Exercise aim
What lines of the listing below contain the word "Menemsha"? Copy each of them out.

Data for this exercise
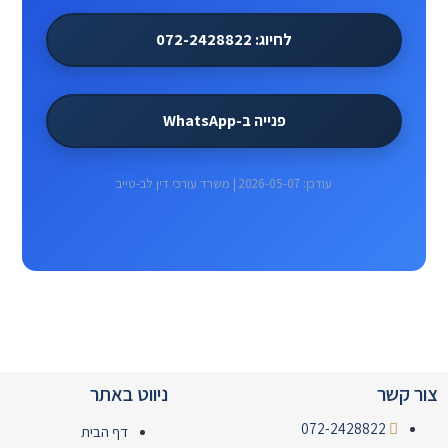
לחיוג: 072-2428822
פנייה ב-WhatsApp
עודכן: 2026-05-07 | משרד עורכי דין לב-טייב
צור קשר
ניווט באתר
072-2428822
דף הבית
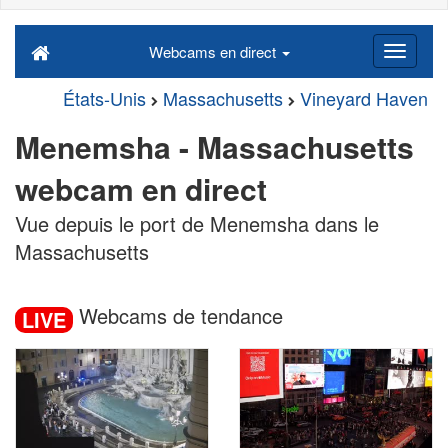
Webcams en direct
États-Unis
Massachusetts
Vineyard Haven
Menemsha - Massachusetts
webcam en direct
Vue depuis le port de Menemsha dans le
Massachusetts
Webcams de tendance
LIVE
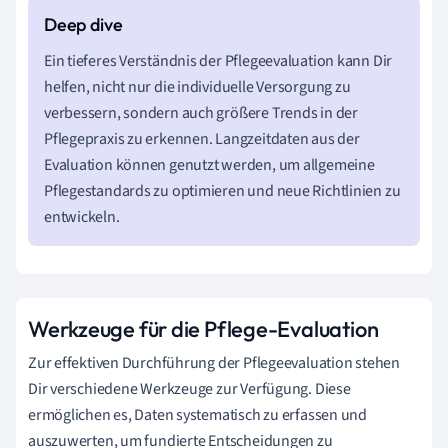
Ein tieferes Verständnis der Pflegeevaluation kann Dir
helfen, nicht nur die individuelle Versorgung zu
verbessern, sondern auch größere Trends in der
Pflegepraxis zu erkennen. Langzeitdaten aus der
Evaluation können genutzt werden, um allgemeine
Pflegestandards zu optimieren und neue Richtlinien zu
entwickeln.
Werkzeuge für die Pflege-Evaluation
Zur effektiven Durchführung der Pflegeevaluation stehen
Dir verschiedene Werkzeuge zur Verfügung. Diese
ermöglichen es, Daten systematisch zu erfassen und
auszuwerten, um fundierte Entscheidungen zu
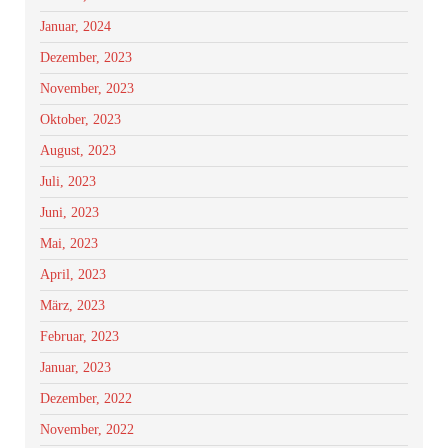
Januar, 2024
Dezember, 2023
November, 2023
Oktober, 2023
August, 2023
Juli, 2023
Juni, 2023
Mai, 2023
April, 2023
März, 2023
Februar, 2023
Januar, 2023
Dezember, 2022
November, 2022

Output below
Menemsha - Massachusetts
Vue depuis le port de Menemsha dans le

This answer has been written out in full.